The company's vice president of launch, Kiko Dontchev, said on the social media site X that SpaceX plans to attempt 15 additional Falcon rocket launches in December.

While they clearly aren't a Falcon 9 launch, the two Falcon Heavy launches they had this year count as two launches, but it's really six Falcon 9 first stages.  

So far this year, SpaceX has launched a total of 119 Falcon 9 rockets, for an average of a launch every 2.3 days. The company has already superseded its previous record total for annual Falcon 9 launches, 92, completed last year. If SpaceX achieves its goal of 15 additional Falcon 9 launches this month, it would bring the company's total this year to 134 flights. If you add two Falcon Heavy missions to that, it brings the total to 136 launches.

This probably started the comparisons because over the three decades it flew, NASA's Space Shuttle flew 135 missions - right between just Falcon 9 and Falcon 9 + Falcon Heavy launches for the year. SpaceX looks as though they will fly as many Falcon 9 missions in one year as the Shuttle flew in its 31 year career.

Is it a fair comparison?  Here's where you get to really hard to answer questions. The shuttle was undeniably more complex than the Falcon 9, and (as mentioned already) every mission was crewed.  It was a bigger ship that carried bigger payloads, while the Falcon 9 was specifically designed under the guide that "the best part is no part." It was designed with "better, faster, cheaper" computers and decades more experience at optimizing engine design.

The principal goal of the Falcon program was to demonstrate rapid, low-cost reusability. By one estimate, it cost NASA about $1.5 billion to fly a single space shuttle mission. (Like the Falcon 9, the shuttle was mostly but not completely reusable.) SpaceX's internal costs for a Falcon 9 launch are estimated to be as low as $15 million. So SpaceX has achieved a flight rate about 30 times higher than the shuttle at one-hundredth the cost.

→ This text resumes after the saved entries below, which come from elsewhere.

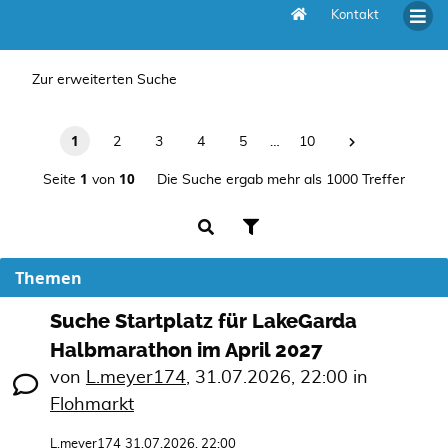
Kontakt
Unbeantwortete Themen
Zur erweiterten Suche
1
2
3
4
5
…
10
1
10
Seite
von
Die Suche ergab mehr als 1000 Treffer
Themen
Suche Startplatz für LakeGarda
Halbmarathon im April 2027
von
L.meyer174
,
31.07.2026, 22:00
in
Flohmarkt
L.meyer174
31.07.2026, 22:00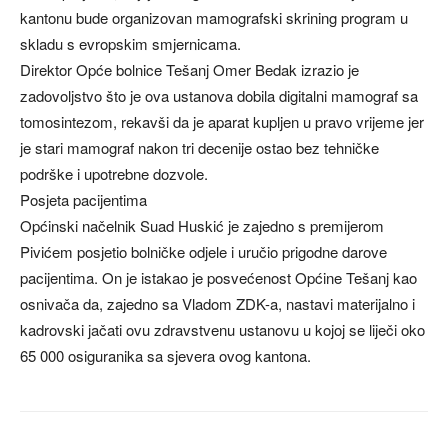
kantonu bude organizovan mamografski skrining program u
skladu s evropskim smjernicama.
Direktor Opće bolnice Tešanj Omer Bedak izrazio je
zadovoljstvo što je ova ustanova dobila digitalni mamograf sa
tomosintezom, rekavši da je aparat kupljen u pravo vrijeme jer
je stari mamograf nakon tri decenije ostao bez tehničke
podrške i upotrebne dozvole.
Posjeta pacijentima
Općinski načelnik Suad Huskić je zajedno s premijerom
Pivićem posjetio bolničke odjele i uručio prigodne darove
pacijentima. On je istakao je posvećenost Općine Tešanj kao
osnivača da, zajedno sa Vladom ZDK-a, nastavi materijalno i
kadrovski jačati ovu zdravstvenu ustanovu u kojoj se liječi oko
65 000 osiguranika sa sjevera ovog kantona.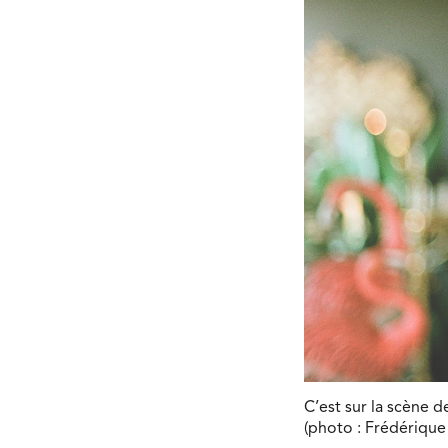
C’est sur la scène 
(photo : Frédérique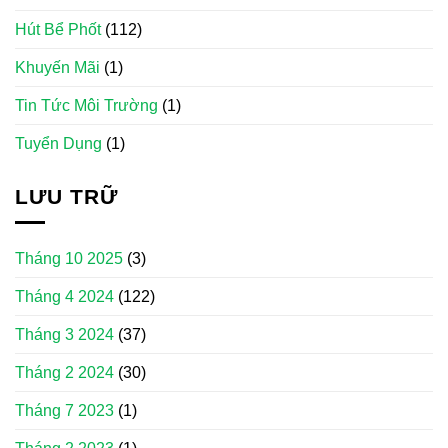
Hút Bể Phốt
(112)
Khuyến Mãi
(1)
Tin Tức Môi Trường
(1)
Tuyển Dụng
(1)
LƯU TRỮ
Tháng 10 2025
(3)
Tháng 4 2024
(122)
Tháng 3 2024
(37)
Tháng 2 2024
(30)
Tháng 7 2023
(1)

Space enthusiast Ryan Caton also crunched the numbers on the number of SpaceX launches this year compared to some of its competitors. So far this year, SpaceX has launched as many rockets as Roscosmos has since 2013, United Launch Alliance since 2010, and Arianespace since 2009. This year alone, the Falcon 9 has launched more times than the Ariane 4, Ariane 5, or Atlas V rockets each did during their entire careers.